The re-Baathification of Iraq

The Islamic State has conquered broad swaths of Iraq thanks to a surprising alliance with secular veterans of Saddam Hussein’s military. But now that partnership is fraying — giving Washington its first real opportunity to blunt the terrorist group’s advance without relying solely on American airstrikes or ground troops.

The group of ex-Hussein loyalists, known alternatively as the Naqshbandi Army or by the acronym JRTN — the initials of its Arabic name — helped the Islamic State, formerly known as ISIS, win some of its most important military victories, including its conquest of Mosul, Iraq’s second-largest city. It has also given the terrorist army, which is composed largely of foreign fighters, a valuable dose of local political credibility in Iraq. JRTN, which was formed as a resistance group in 2006, is made up of former Baathist officials and retired military generals, and is led by the former vice president of Hussein’s revolutionary council, Izzat Ibrahim al-Douri, who was once one of the most-wanted men in the country during the U.S. occupation.

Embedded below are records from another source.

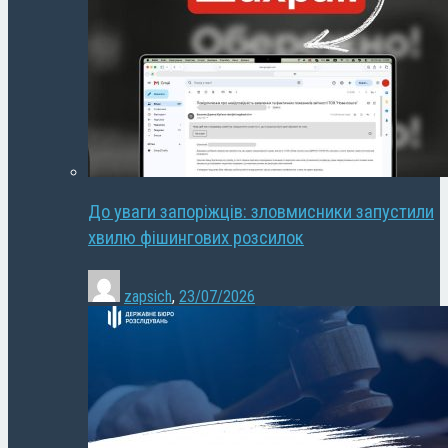
До уваги запоріжців: зловмисники запустили
хвилю фішингових розсилок
zapsich
,
23/07/2026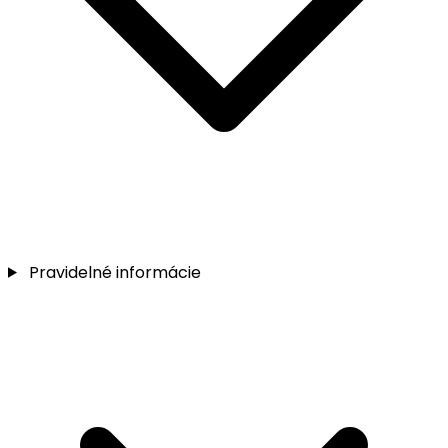
Pravidelné informácie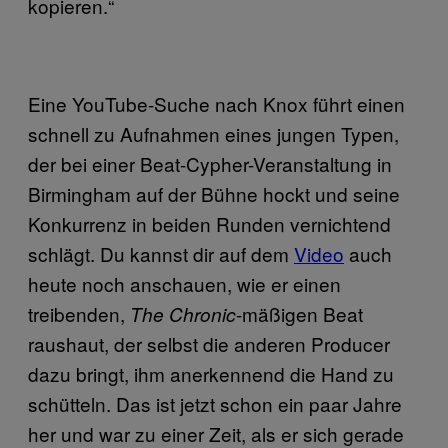
kopieren.“
Eine YouTube-Suche nach Knox führt einen
schnell zu Aufnahmen eines jungen Typen,
der bei einer Beat-Cypher-Veranstaltung in
Birmingham auf der Bühne hockt und seine
Konkurrenz in beiden Runden vernichtend
schlägt. Du kannst dir auf dem
Video
auch
heute noch anschauen, wie er einen
treibenden,
-mäßigen Beat
The Chronic
raushaut, der selbst die anderen Producer
dazu bringt, ihm anerkennend die Hand zu
schütteln. Das ist jetzt schon ein paar Jahre
her und war zu einer Zeit, als er sich gerade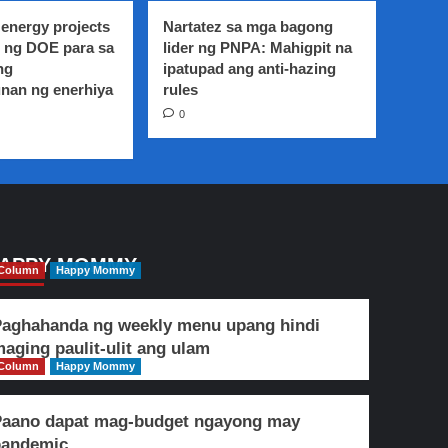
energy projects
Nartatez sa mga bagong
 ng DOE para sa
lider ng PNPA: Mahigpit na
ng
ipatupad ang anti-hazing
nan ng enerhiya
rules
0
APPY MOMMY
Column
Happy Mommy
aghahanda ng weekly menu upang hindi
aging paulit-ulit ang ulam
Column
Happy Mommy
Paano dapat mag-budget ngayong may
pandemic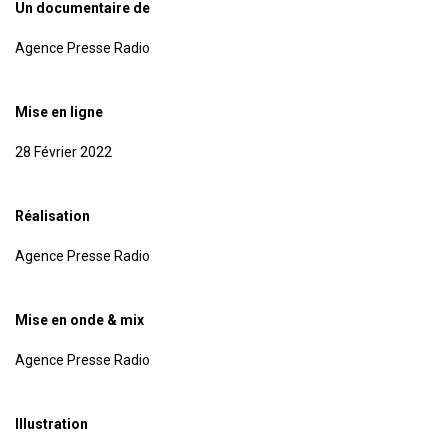
Un documentaire de
Agence Presse Radio
Mise en ligne
28 Février 2022
Réalisation
Agence Presse Radio
Mise en onde & mix
Agence Presse Radio
Illustration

ISIS and JRTN aren’t natural allies. The former wants to erase Iraq’s current borders and establish a caliphate, while the latter has been a largely secular movement that seeks to regain the official power and influence it held before the U.S. invasion in 2003. But they are aligned in their opposition to, and hatred of, outgoing Iraqi Prime Minister Nouri al-Maliki’s Shiite-dominated government. Each side wants him to go, and JRTN recognizes that ISIS stands the best chance of violently overthrowing the Iranian-backed regime in Baghdad.